<table width=100%>
<tr>
<td width=100%>
<h1><b>Master in Computer Vision - M6</b></h1>
<h2><b>Dense optical flow comparison</b></h2>
<h4>Ayan Banerjee under supervision of Josep Ramon Morros
<br>
<a href="https://imatge.upc.edu/web/"> GPI @ IDEAI</a> Research group
</h4>
</td>
</tr>
</table>

# Dense optical flow computation

Compute optical flow with several methods to compare the results. To run this demo:

 - First, change runtime type (Runtime --> Change runtime type) to use a GPU.
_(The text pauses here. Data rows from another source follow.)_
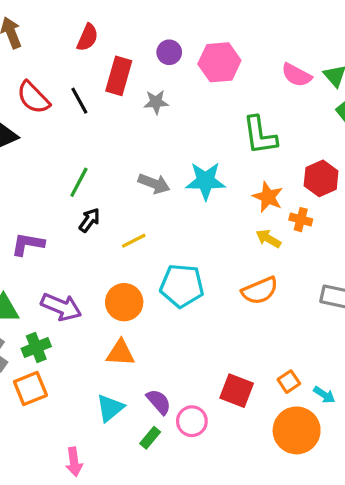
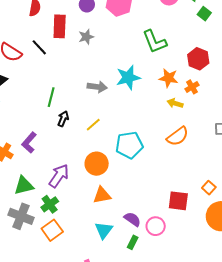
orange cross: (301, 220) -> (192, 87), turned -32
purple L-shape: (28, 244) -> (29, 143), turned -45
purple arrow: (61, 307) -> (59, 176), turned -65

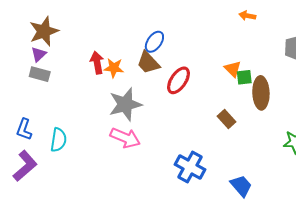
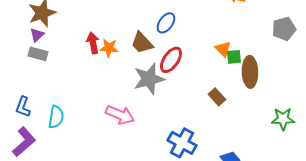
blue ellipse: (154, 42) -> (166, 23), moved
gray star: (125, 104) -> (149, 79), moved

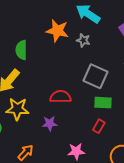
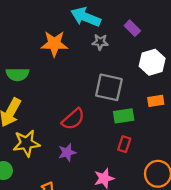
gray star: (83, 40) -> (100, 42), moved
green semicircle: (21, 50) -> (17, 74), turned -78
red semicircle: (60, 97) -> (73, 119), turned 150

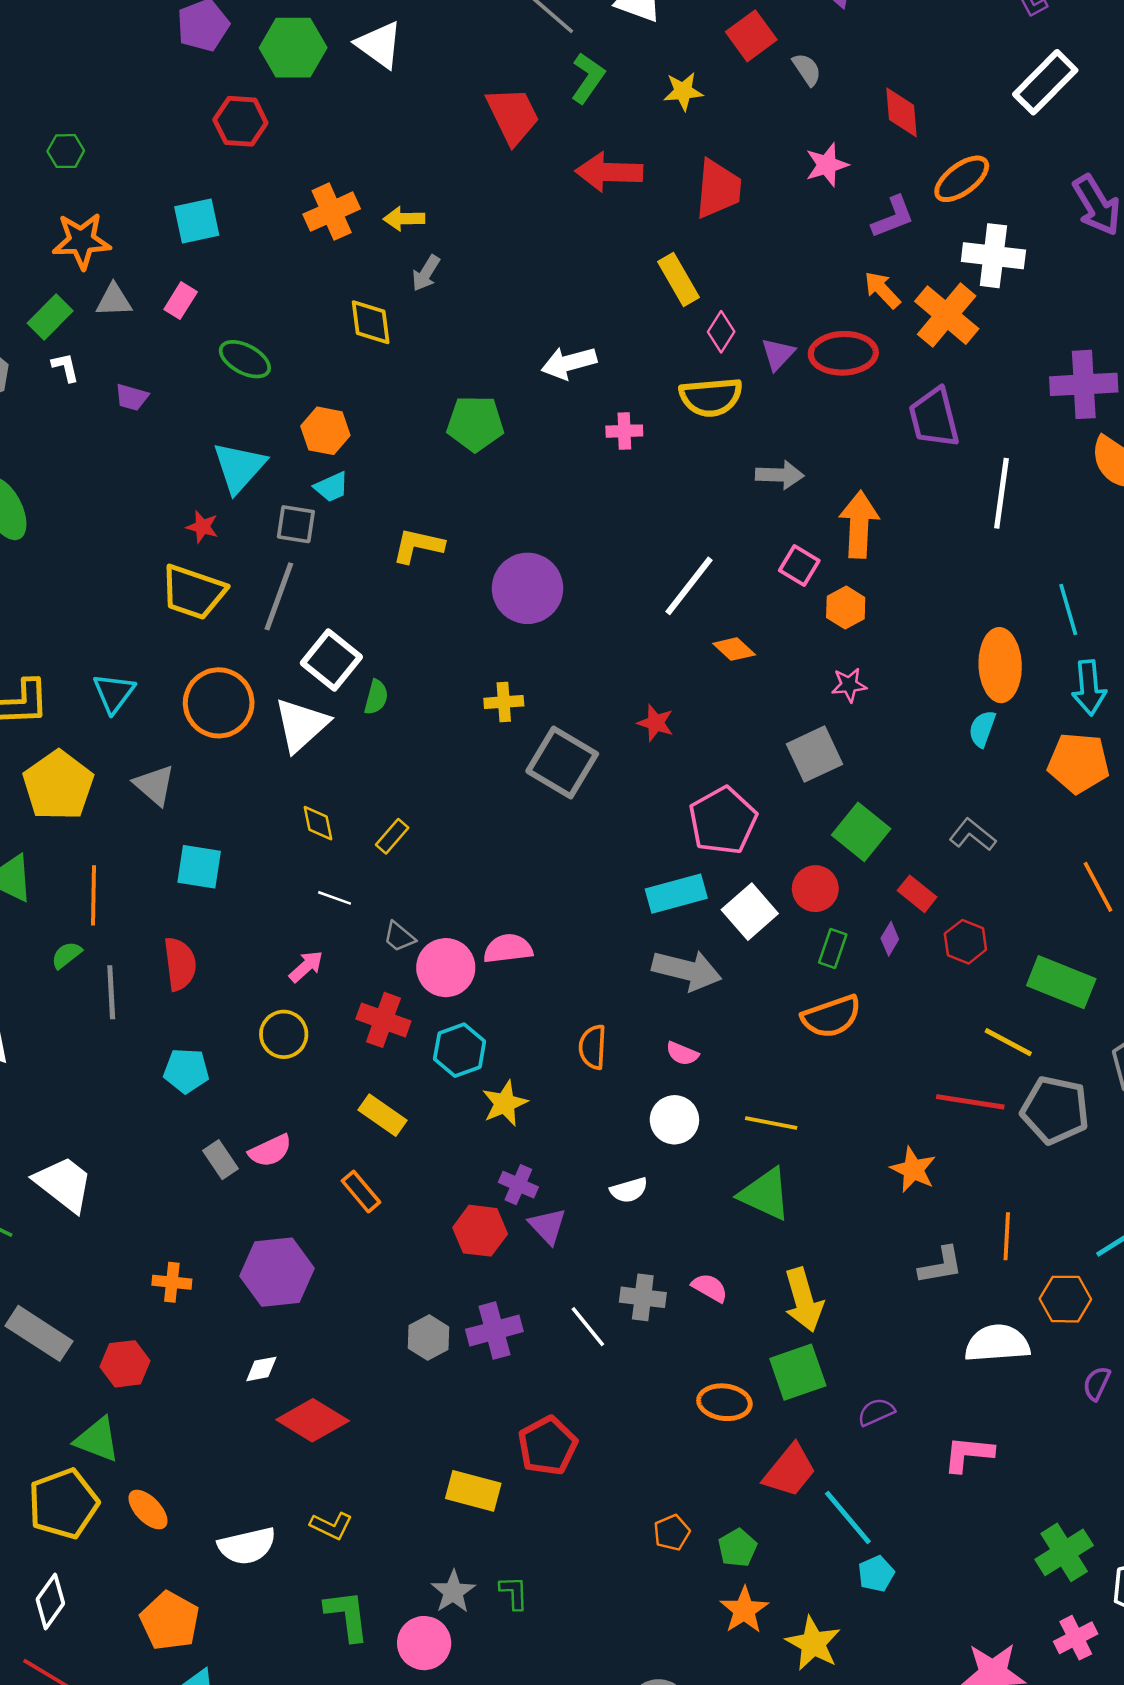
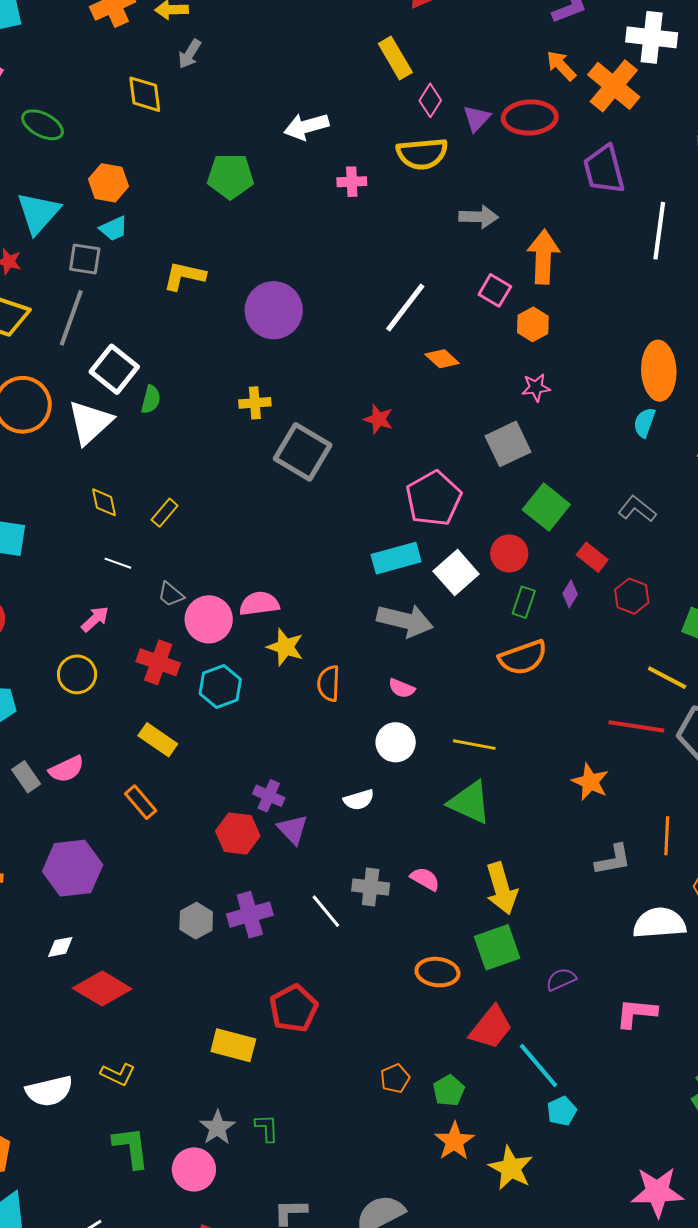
yellow star: (505, 1103) -> (285, 647), moved, turned -30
 - Then download the file of_comp.zip that you will find at the virtual campus and upload it here using the menu on the left (click the folder icon, upload the file). **Wait until the upload is complete, it may take a long time**

Install necessary packages



In [None]:
!pip install recordclass
!pip install pyoptflow # Horn-Schunck implementation
!pip install flow_vis  # Install package for optical flow visualization using color coding
!pip install apng      # To create animated png's

In [None]:
!git clone https://github.com/MaximKuklin/RAFT

In [None]:
# Clone pyflow repository. For Brox method
!git clone https://github.com/pathak22/pyflow.git
# Build the package
%cd /content/pyflow/
!python setup.py build_ext -i
%cd ..

In [None]:
!unzip of_comp.zip

In [None]:
import os
import sys
import time

from argparse import ArgumentParser
from collections import OrderedDict

import cv2
import numpy as np
import torch
from PIL import Image
import matplotlib.pyplot as plt
import matplotlib.gridspec as gridspec

from flow_vis import flow_to_color

from pyoptflow import HornSchunck

In [None]:
from of_comp.code.display_images import display_image, display_images
from of_comp.code.display_of import flow_with_legend

Download models for RAFT:

In [None]:
%cd RAFT
!./download_models.sh

Import the RAFT packages:

In [None]:
%cd /content/RAFT
sys.path.append('core')
from raft import RAFT
from utils.utils import InputPadder
from utils import flow_viz

Several helper functions for RAFT:

In [None]:
def frame_preprocess(frame, device):
    frame = torch.from_numpy(frame).permute(2, 0, 1).float()
    frame = frame.unsqueeze(0)
    frame = frame.to(device)
    return frame

def load_image(imfile):
    img = np.array(Image.open(imfile)).astype(np.uint8)
    img = torch.from_numpy(img).permute(2, 0, 1).float()
    return img[None].to(DEVICE)

def get_cpu_model(model):
    new_model = OrderedDict()
    # get all layer's names from model
    for name in model:
        # create new name and update new model
        new_name = name[7:]
        new_model[new_name] = model[name]
    return new_model

Parse some options for RAFT:

In [None]:
from argparse import ArgumentParser

DEVICE = "cuda"

parser = ArgumentParser()
parser.add_argument("--model", help="restore checkpoint")
parser.add_argument("--iters", type=int, default=12)
#parser.add_argument("--video", type=str, default="./videos/car.mp4")
parser.add_argument("--save", action="store_true", help="save demo frames")
parser.add_argument("--small", action="store_true", help="use small model")
parser.add_argument("--mixed_precision", action="store_true", help="use mixed precision")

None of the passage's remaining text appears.